= The Priest of Kirchfeld =

Play written by Ludwig Anzengruber

The Priest of Kirchfeld (Der Pfarrer von Kirchfeld) is an anti-clerical folkplay by Ludwig Anzengruber in Viennese dialect, first produced 5 November 1870 in Vienna. It is Anzengruber's most popular drama. It has been adapted for film several times.

==Plot==
The scene is laid just outside Austria in the most conservative portion of Old Bavaria among a simple peasantry “whose passions, expressed without reservation or but clumsily concealed” were a novel revelation of human nature to theatregoers. Priest Hell (“Bright”) and his feudal adversary, Count Finsterberg (“Dark-mountain”), reveal by their very names the nature of the conflict which is precipitated by Hell's innocent gift of a little gold cross to his ward, the orphaned, penniless Annerl. This gives the vagabond Wurselsepp an opportunity to ruin the priest with his parish as an expression of hatred caused by ecclesiastical prevention of his union to a Lutheran girl 20 years before. In one scene of the play, Hell converts and wins the friendship of this enemy when he permits the burial of Wurzelsepp's suicide mother in consecrated ground. But this employment of his own judgment against the law of the Roman Catholic Church loses for him his parish.

Though a member of the “church militant and regnant,” Hell had sought, like the “Monk of Wittenberg,” for a way short of the requirement to inquire “May I do it, just as I mean it?”, a way which makes men “indifferent or apostate.” Herein lies a part of the tragedy of his position. However, he becomes no champion of the “Away from Rome” movement, which later gained such strength. He conquers self, and submits. More tragic, almost to the point of suicide, is his love for Annerl, who also learns resignation like all Austrians, by giving hand and allegiance to the peasant, Michel. This soul conflict, rather than the politico-religious purpose, has been cited as the greatest source of appeal for the play.

==Effect==
The play raised a struggling unknown author to fame. This has been attributed to the play's freshness and inherent excellence, and also to the play's voicing of popular feelings in regard to the celibacy of the clergy, mixed unions, enforced civil marriage and the relation of church and state as affected by the declaration of papal infallibility in 1870 (see First Vatican Council).
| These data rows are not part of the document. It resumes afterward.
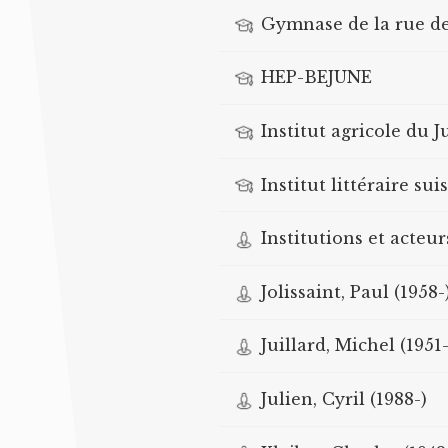
Gymnase de la rue de
HEP-BEJUNE
Institut agricole du J
Institut littéraire sui
Institutions et acteu
Jolissaint, Paul (1958-
Juillard, Michel (1951-
Julien, Cyril (1988-)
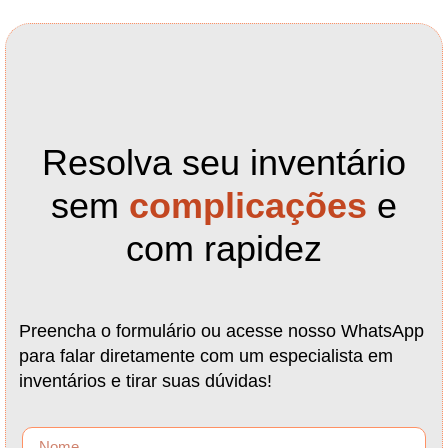
Resolva seu inventário
sem
complicações
e
com rapidez
Preencha o formulário ou acesse nosso WhatsApp
para falar diretamente com um especialista em
inventários e tirar suas dúvidas!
==Productions, editions, criticism==
First produced in the Folktheatre “an der Wien,” it gradually found its way over all German-speaking lands, being played 632 times between 1899 and 1905. The text for the play can be found in volume VI of Anzengruber's Gesammelte Werke (“Collected Works,” 1898). For a critique, see Sigismund Friedmann, Ludwig Anzengruber (Leipzig, 1902).

==Film adaptations==
- The Priest from Kirchfeld (1914, directed by Jakob Fleck and Luise Fleck), starring Ludwig Trautmann, Max Neufeld.
- The Priest from Kirchfeld (1926, directed by Jakob Fleck and Luise Fleck), starring William Dieterle, Fritz Kampers.
- The Priest from Kirchfeld (1937, directed by Jakob Fleck and Luise Fleck), starring Hans Jaray, Ludwig Stössel.
- Das Mädchen vom Pfarrhof (1955, directed by Alfred Lehner), starring Waltraut Haas, Erich Auer.
- The Priest from Kirchfeld (1955, directed by Hans Deppe), starring Ulla Jacobsson and Claus Holm.